Ontroerende 'Poolse Bruid'
van Karim Traïdia
De Groningse boer, hij zegt niet veel. Hij kijkt naar het graan, hoe het
groeit. Hij haalt de oogst binnen, hij ploegt, hij zaait en dan is er weer
een jaar voorbij. Zo is het leven, en het leven zal niet anders zijn. Totdat
hij op zijn erf een vrouw vindt. Mishandeld is ze, en ze spreekt geen Nederlands.
Hij tilt haar binnen en zij verandert zijn bestaan volkomen.
'De Poolse Bruid' van Karim Traïdia is een romantische speelfilm over die liefdesgeschiedenis.
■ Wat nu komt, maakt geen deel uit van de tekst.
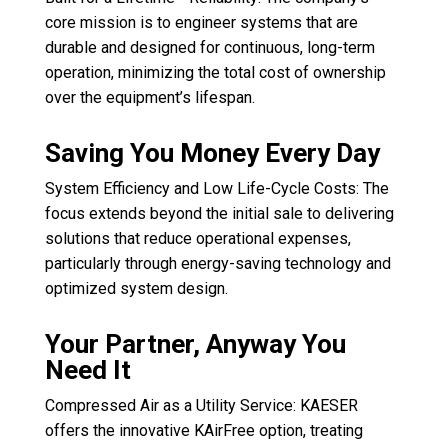
core mission is to engineer systems that are
durable and designed for continuous, long-term
operation, minimizing the total cost of ownership
over the equipment’s lifespan.
Saving You Money Every Day
System Efficiency and Low Life-Cycle Costs: The
focus extends beyond the initial sale to delivering
solutions that reduce operational expenses,
particularly through energy-saving technology and
optimized system design.
Your Partner, Anyway You
Need It
Compressed Air as a Utility Service: KAESER
offers the innovative KAirFree option, treating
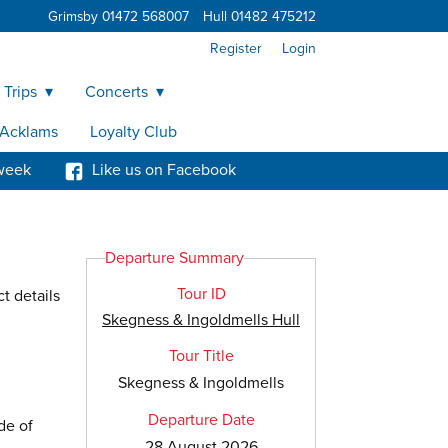
Grimsby 01472 568007
Hull 01482 475212
Register
Login
 Trips
Concerts
y Acklams
Loyalty Club
week
Like us on Facebook
Departure Summary
Tour ID
t details
Skegness & Ingoldmells Hull
Tour Title
Skegness & Ingoldmells
Departure Date
de of
28 August 2026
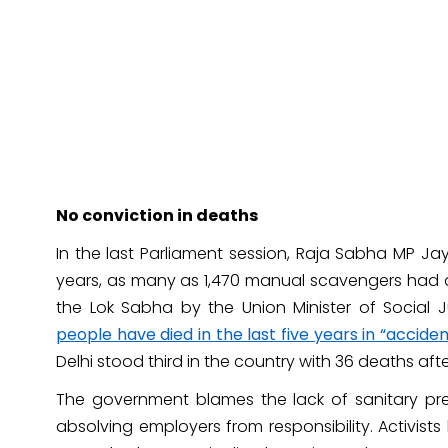
No conviction in deaths
In the last Parliament session, Raja Sabha MP Ja
years, as many as 1,470 manual scavengers had d
the Lok Sabha by the Union Minister of Socia
people have died in the last five years in “accide
Delhi stood third in the country with 36 deaths aft
The government blames the lack of sanitary pr
absolving employers from responsibility. Activis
De dialoogzinnen
die er in deze rolprent worden gesproken, zijn wellicht op twee handen te
tellen, maar dat wil niet zeggen dat er geen verhaal is. Zonder al te veel
woorden, leren we de twee personages kennen en hun problemen. De eenzaamheid
van de boer bijvoorbeeld. En het feit dat de vrouw een kind in Polen heeft
en hier in Nederland noodgedwongen in de prostitutie werkzaam was, waaruit
ze is weggevlucht met alle gevaren van dien.
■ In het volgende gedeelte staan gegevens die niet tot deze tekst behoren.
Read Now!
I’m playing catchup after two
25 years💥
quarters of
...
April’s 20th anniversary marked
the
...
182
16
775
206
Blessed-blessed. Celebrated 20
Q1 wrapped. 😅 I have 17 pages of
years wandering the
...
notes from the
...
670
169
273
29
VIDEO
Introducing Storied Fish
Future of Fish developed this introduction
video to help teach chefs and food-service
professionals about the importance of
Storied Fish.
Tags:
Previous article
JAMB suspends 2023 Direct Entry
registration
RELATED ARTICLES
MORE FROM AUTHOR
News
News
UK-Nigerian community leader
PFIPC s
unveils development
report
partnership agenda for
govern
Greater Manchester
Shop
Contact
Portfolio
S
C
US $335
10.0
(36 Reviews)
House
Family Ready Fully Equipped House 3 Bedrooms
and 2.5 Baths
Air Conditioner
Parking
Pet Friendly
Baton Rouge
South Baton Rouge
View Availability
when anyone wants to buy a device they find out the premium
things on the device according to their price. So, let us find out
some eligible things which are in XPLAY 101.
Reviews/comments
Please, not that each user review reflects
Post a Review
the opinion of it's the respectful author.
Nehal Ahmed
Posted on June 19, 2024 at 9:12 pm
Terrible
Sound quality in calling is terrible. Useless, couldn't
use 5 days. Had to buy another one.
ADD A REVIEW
Traïdia filmt dat met een langzame pas. Hij laat zijn figuren zien, terwijl ze
denken en werken, terwijl ze elkaar bekijken. Maar we kennen hun gedachten
toch wel, omdat ze universeel zijn. Op die manier is het zwijgen ook vertellen
geworden, en wordt 'De Poolse Bruid' tot een haast impressionistische film.
In deze tweede productie uit de serie van vier die het jonge productiebedrijf
Motel Films voor weinig geld aan het maken is (de eerste was 'De Trip van Teetje') valt opnieuw op hoe ingetogen en rechtlijnig de jongste generatie cineasten
weet te vertellen. Er is ook nu weer geen enkele pretentie, er is respect
voor het publiek en respect voor emotie. Juist daardoor weet Traidia van
'De Poolse Bruid' een ontroerende film te maken, die terecht de Publieksprijs
kreeg op het Filmfestival van Rotterdam.